= National Public Health Emergency Team (2020) =

Group within Ireland's Department of Health

The National Public Health Emergency Team for COVID-19 (NPHET) (/'nEf@t/; Foireann Náisiúnta Éigeandála Sláinte Poiblí do COVID-19) was a National Public Health Emergency Team within Ireland's Department of Health that oversaw and provided national direction, support, guidance and expert advice on developing and implementing a strategy to control the coronavirus disease 2019 (COVID-19) pandemic in Ireland.

This NPHET was established on 27 January 2020 in order to deal with the emerging SARS-CoV-2 problem.
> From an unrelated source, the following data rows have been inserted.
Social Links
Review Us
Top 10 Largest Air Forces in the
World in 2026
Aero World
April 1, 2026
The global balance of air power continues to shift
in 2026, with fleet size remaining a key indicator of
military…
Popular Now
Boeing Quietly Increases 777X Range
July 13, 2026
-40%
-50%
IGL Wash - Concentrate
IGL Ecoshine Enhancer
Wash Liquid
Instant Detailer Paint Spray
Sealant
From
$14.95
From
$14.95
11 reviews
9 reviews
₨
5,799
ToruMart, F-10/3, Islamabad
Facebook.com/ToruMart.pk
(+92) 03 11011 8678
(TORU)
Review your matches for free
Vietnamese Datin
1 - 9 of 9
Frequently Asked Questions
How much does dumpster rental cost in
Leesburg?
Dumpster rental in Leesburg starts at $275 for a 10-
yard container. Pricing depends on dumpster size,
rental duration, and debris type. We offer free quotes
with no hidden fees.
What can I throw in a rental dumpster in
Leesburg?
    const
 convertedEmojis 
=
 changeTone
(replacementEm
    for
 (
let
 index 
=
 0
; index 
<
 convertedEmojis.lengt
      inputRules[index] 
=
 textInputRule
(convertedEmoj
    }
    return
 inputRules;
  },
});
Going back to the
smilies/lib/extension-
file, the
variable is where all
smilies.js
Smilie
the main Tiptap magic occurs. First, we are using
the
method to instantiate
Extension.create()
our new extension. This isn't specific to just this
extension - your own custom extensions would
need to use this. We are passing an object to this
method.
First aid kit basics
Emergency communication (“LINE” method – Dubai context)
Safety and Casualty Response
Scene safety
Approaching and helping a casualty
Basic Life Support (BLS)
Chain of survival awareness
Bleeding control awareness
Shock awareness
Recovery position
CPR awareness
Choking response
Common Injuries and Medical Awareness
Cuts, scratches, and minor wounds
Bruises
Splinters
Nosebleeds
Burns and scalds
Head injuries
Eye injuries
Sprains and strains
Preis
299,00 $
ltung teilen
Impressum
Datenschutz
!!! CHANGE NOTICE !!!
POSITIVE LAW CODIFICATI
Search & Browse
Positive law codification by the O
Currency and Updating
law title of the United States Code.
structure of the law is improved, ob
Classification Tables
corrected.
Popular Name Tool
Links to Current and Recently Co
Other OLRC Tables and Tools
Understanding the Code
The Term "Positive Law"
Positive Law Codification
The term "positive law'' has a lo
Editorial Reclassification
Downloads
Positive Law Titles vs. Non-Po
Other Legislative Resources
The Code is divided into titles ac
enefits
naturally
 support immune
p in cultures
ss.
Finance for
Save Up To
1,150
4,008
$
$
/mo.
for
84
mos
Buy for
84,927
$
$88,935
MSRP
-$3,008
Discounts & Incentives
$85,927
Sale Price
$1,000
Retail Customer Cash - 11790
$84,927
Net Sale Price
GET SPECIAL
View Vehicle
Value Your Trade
It was disbanded in February 2022 after the majority of COVID-19 restrictions were removed. A new advisory group was established on 8 April 2022.

==Background==
NPHET was monitoring the spread of the virus before it was confirmed to have reached Ireland. When established in 2020, it initially had a medium-sized room in the Department of Health. It then moved to a larger room as events developed. Eventually, with the spread of the virus, the daily meetings were conducted remotely using Zoom.

The first known case of COVID-19 to have arrived in Ireland was announced on 27 February 2020, in a woman who had been skiing in Northern Italy and had flown back through Dublin Airport, travelled by bus to Connolly station (Ireland's busiest railway station) before exiting into Northern Ireland by train; her case was confirmed two days later. The first known case of COVID-19 in a resident of the Republic of Ireland was confirmed in the county of Dublin on 29 February 2020, in a secondary school student who had returned from an affected area in Northern Italy.

NPHET continued to meet after the virus had arrived in Ireland to co-ordinate the national response to the pandemic. The team was obliged to operate with an unusual degree of autonomy during the initial months of the pandemic, as the recent general election in February 2020 had left the outgoing government in only a caretaker role.

Chief Medical Officer Dr Tony Holohan chaired NPHET, with the support of six deputy chief medical officers. Meetings tended to start with an epidemiology report on the latest viral developments in Ireland. Holohan asks for the perspectives of public health doctors. Two letters were drafted at the end of each meeting, one for the Taoiseach and the other for the Minister for Health. In addition, before each meeting, Holohan gave its agenda to the Minister for Health in a call and queried if the government had anything specific they wish to have discussed. Holohan temporarily stepped down as chief medical officer on 2 July 2020 for family reasons; Deputy Chief Medical Officer Ronan Glynn was subsequently appointed Acting Chief Medical Officer. Holohan returned in October 2020.

NPHET used press briefings to communicate updates, guidelines, statistics and policy changes to the public during the COVID-19 pandemic in Ireland.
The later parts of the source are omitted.